To illustrate how constraints may influence our design, suppose that the shelves receive different amounts of light, which might lead to systematic variation between shelves. The shelf would therefore be a natural block 1 . Since we don’t expect such systematic variation within a shelf, the order of tubes on a shelf can be randomized. Furthermore, each shelf can only hold nine test tubes. The experimental design question, then, is: What should be the drug concentration in each of the 36 tubes?

If concentration were a categorical factor, we could compare the mean response at nine concentrations—a traditional randomized complete block design (RCBD) 1 . However, because concentration is actually continuous, discrete levels unduly limit which concentrations are studied and reduce our ability to detect an effect and estimate the concentration that produces an optimal response. Classical designs, like full factorials or RCBDs, assume an ideal and simple experimental setup, which may be inappropriate for all experimental goals or untenable in the presence of constraints.

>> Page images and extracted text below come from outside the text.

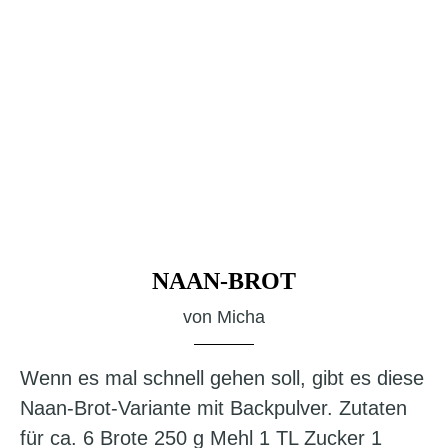
NAAN-BROT
von
Micha
Wenn es mal schnell gehen soll, gibt es diese
Naan-Brot-Variante mit Backpulver. Zutaten
für ca. 6 Brote 250 g Mehl 1 TL Zucker 1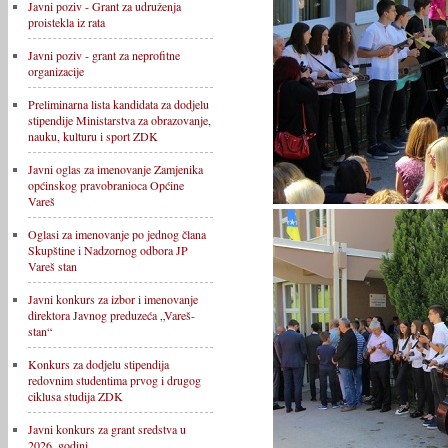
Javni poziv - Grant za udruženja
proistekla iz rata
Javni poziv - grant za neprofitne
organizacije
Preliminarna lista kandidata za dodjelu
stipendije Ministarstva za obrazovanje,
nauku, kulturu i sport ZDK
Javni oglas za imenovanje Zamjenika
općinskog pravobranioca Općine
Vareš
Oglasi za imenovanje po jednog člana
Skupštine i Nadzornog odbora JP
Vareš stan
Javni konkurs za izbor i imenovanje
direktora Javnog preduzeća „Vareš-
stan“
Konkurs za dodjelu stipendija
redovnim studentima prvog i drugog
ciklusa studija ZDK
Javni konkurs za grant sredstva u
2026. godini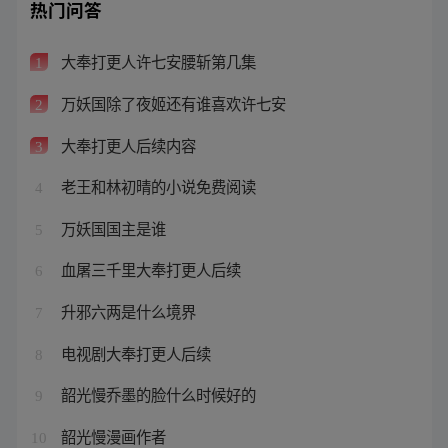
热门问答
大奉打更人许七安腰斩第几集
1
万妖国除了夜姬还有谁喜欢许七安
2
大奉打更人后续内容
3
老王和林初晴的小说免费阅读
4
万妖国国主是谁
5
血屠三千里大奉打更人后续
6
升邪六两是什么境界
7
电视剧大奉打更人后续
8
韶光慢乔墨的脸什么时候好的
9
韶光慢漫画作者
10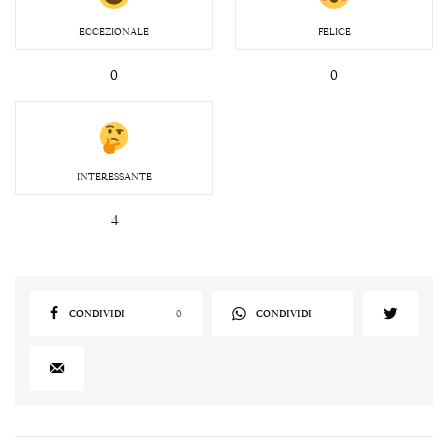
ECCEZIONALE
FELICE
0
0
INTERESSANTE
4
CONDIVIDI
0
CONDIVIDI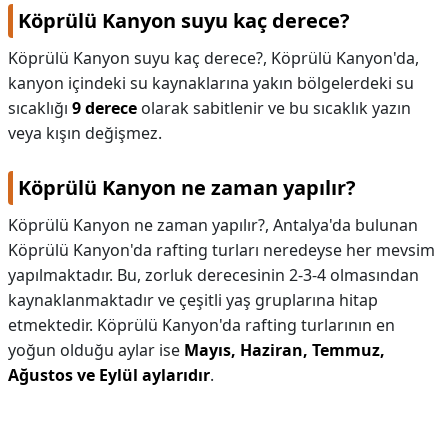
Köprülü Kanyon suyu kaç derece?
Köprülü Kanyon suyu kaç derece?,
Köprülü Kanyon'da,
kanyon içindeki su kaynaklarına yakın bölgelerdeki su
sıcaklığı
9 derece
olarak sabitlenir ve bu sıcaklık yazın
veya kışın değişmez.
Köprülü Kanyon ne zaman yapılır?
Köprülü Kanyon ne zaman yapılır?,
Antalya'da bulunan
Köprülü Kanyon'da rafting turları neredeyse her mevsim
yapılmaktadır. Bu, zorluk derecesinin 2-3-4 olmasından
kaynaklanmaktadır ve çeşitli yaş gruplarına hitap
etmektedir. Köprülü Kanyon'da rafting turlarının en
yoğun olduğu aylar ise
Mayıs, Haziran, Temmuz,
Ağustos ve Eylül aylarıdır
.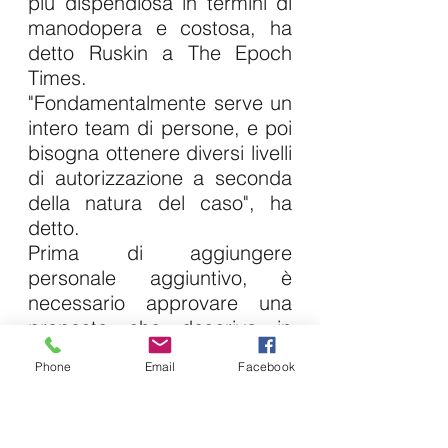
più dispendiosa in termini di 
manodopera e costosa, ha 
detto Ruskin a The Epoch 
Times.
"Fondamentalmente serve un 
intero team di persone, e poi 
bisogna ottenere diversi livelli 
di autorizzazione a seconda 
della natura del caso", ha 
detto.
Prima di aggiungere 
personale aggiuntivo, è 
necessario approvare una 
proposta che descriva in 
dettaglio diversi scenari 
Phone
Email
Facebook
investigativi e sotto copertura 
e una ripartizione del budget. 
L'autorizzazione viene 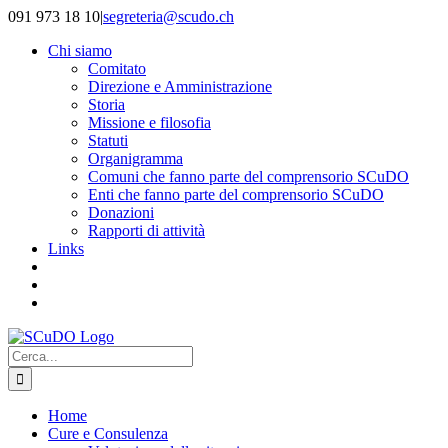
Salta
091 973 18 10
|
segreteria@scudo.ch
al
Chi siamo
contenuto
Comitato
Direzione e Amministrazione
Storia
Missione e filosofia
Statuti
Organigramma
Comuni che fanno parte del comprensorio SCuDO
Enti che fanno parte del comprensorio SCuDO
Donazioni
Rapporti di attività
Links
Cerca
per:
Home
Cure e Consulenza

Optimal design provides a principled approach to accommodating the entire range of concentrations and making full use of each shelf’s capacity. It can incorporate a variety of constraints such as sample size restrictions (e.g., the lab has a limited supply of test tubes), awkward blocking structures (e.g., shelves have different capacities) or disallowed treatment combinations (e.g., certain combinations of factor levels may be infeasible or otherwise undesirable).

To assist in describing optimal design, let’s review some terminology. The drug is a ‘factor’, and particular concentrations are ‘levels’. A particular combination of factor levels is a ‘treatment’ (with just a single factor, a treatment is simply a factor level) applied to an ‘experimental unit’, which is a test tube. The shelves are ‘blocks’, which are collections of experimental units that are similar in traits (e.g., light level) that might affect the experimental outcome 1 . The possible set of treatments that could be chosen is the ‘design space’. A ‘run’ is the execution of a single experimental unit, and the ‘sample size’ is the number of runs in the experiment.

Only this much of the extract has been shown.